Wherever the string "Events" turns up in the data, copy the whole line.

....

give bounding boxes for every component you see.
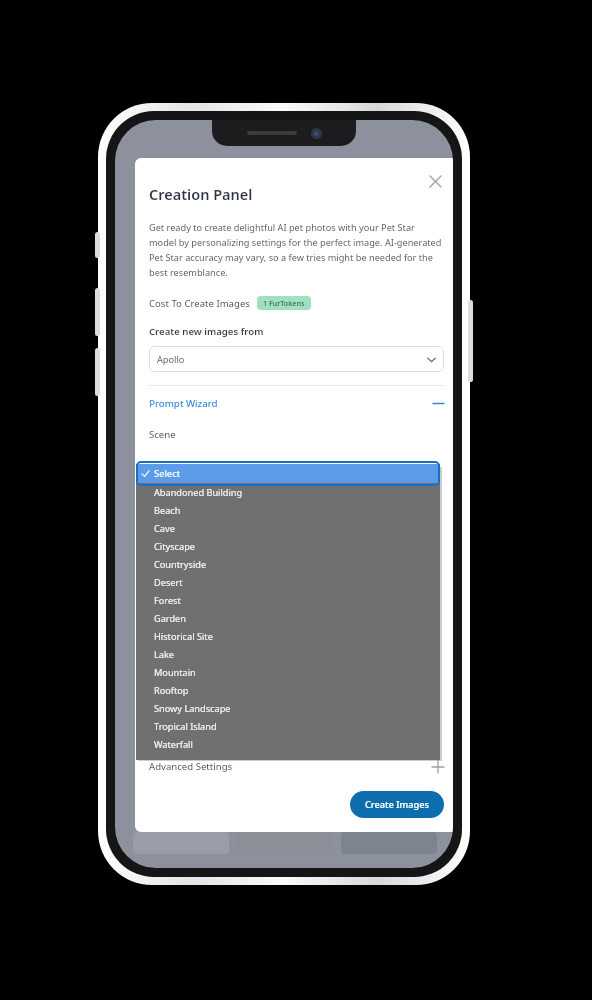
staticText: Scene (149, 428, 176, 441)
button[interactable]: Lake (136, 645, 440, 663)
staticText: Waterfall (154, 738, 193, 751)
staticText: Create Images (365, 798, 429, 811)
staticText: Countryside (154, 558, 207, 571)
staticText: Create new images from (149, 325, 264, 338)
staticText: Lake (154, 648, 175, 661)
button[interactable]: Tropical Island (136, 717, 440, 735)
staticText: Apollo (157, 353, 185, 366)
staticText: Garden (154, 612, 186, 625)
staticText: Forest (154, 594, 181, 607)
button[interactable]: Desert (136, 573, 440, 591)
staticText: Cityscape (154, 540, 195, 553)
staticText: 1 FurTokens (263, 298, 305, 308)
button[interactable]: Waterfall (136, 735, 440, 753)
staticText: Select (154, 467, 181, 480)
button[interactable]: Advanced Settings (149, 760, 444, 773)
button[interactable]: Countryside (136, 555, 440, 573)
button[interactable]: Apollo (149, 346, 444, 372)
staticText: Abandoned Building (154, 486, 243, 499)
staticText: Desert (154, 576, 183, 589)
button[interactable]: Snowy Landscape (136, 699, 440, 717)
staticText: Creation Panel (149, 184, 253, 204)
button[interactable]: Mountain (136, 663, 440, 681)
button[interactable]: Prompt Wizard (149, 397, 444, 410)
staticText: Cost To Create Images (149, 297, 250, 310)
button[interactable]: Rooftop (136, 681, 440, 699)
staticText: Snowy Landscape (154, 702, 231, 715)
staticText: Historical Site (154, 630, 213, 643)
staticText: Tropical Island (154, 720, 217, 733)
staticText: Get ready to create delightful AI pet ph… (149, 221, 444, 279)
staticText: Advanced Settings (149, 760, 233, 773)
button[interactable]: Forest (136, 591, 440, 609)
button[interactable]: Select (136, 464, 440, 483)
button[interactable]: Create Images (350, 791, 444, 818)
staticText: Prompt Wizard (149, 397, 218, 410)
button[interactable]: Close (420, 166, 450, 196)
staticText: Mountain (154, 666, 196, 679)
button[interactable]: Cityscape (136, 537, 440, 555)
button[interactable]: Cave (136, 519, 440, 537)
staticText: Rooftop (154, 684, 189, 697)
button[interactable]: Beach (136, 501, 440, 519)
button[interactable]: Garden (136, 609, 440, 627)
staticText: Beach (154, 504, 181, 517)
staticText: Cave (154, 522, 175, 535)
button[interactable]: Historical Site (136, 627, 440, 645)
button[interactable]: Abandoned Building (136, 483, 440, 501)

....

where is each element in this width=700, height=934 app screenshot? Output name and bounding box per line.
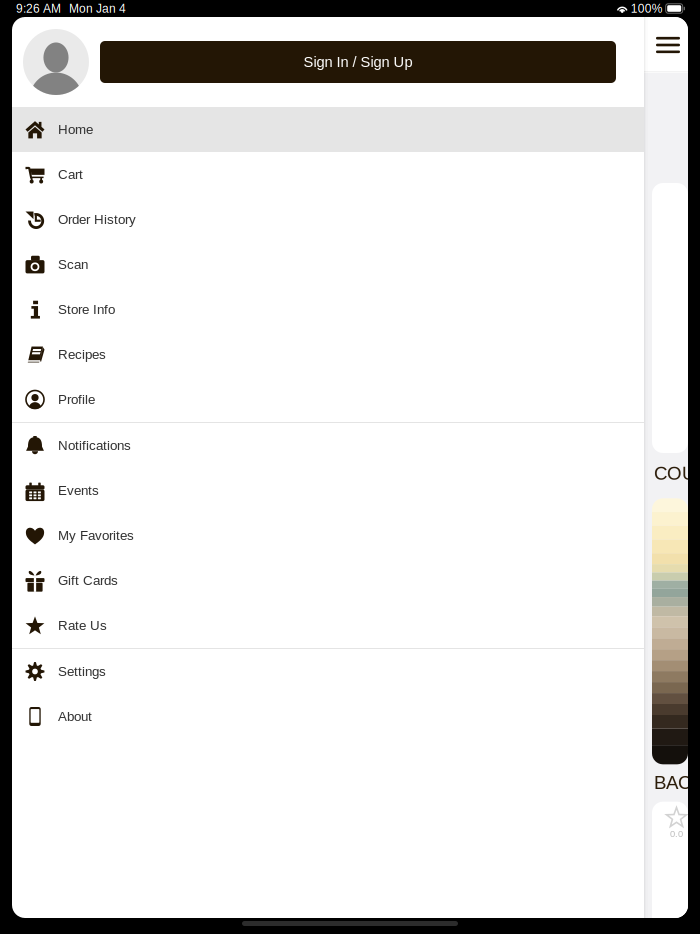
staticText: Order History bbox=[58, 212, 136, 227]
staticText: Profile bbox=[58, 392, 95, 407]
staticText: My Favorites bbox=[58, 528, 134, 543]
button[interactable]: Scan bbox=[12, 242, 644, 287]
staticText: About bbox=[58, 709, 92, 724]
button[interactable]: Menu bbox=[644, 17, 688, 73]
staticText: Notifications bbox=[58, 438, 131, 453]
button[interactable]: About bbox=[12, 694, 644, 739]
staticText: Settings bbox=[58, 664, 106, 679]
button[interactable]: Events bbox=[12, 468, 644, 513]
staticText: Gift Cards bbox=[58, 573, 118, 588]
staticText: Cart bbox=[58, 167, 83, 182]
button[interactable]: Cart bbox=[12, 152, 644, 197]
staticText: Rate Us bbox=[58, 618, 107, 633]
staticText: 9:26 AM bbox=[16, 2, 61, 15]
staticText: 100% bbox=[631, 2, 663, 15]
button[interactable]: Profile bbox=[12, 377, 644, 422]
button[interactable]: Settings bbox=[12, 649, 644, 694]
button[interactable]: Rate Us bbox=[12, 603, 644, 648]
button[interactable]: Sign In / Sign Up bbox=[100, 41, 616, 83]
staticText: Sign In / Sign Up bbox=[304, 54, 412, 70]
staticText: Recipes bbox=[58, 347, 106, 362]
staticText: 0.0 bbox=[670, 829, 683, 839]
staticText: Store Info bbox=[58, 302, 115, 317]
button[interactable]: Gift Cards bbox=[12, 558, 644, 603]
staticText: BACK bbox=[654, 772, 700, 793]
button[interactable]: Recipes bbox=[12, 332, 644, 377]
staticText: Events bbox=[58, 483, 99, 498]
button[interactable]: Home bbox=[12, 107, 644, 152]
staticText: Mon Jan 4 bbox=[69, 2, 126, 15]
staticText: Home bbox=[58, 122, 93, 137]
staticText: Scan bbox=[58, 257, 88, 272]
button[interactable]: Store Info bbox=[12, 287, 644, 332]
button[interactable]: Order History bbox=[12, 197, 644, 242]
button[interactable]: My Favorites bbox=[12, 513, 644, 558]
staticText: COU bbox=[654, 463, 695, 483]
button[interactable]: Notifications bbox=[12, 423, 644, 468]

....

### Expected answer
button[interactable]: Events bbox=[12, 468, 644, 513]
staticText: Events bbox=[58, 483, 99, 498]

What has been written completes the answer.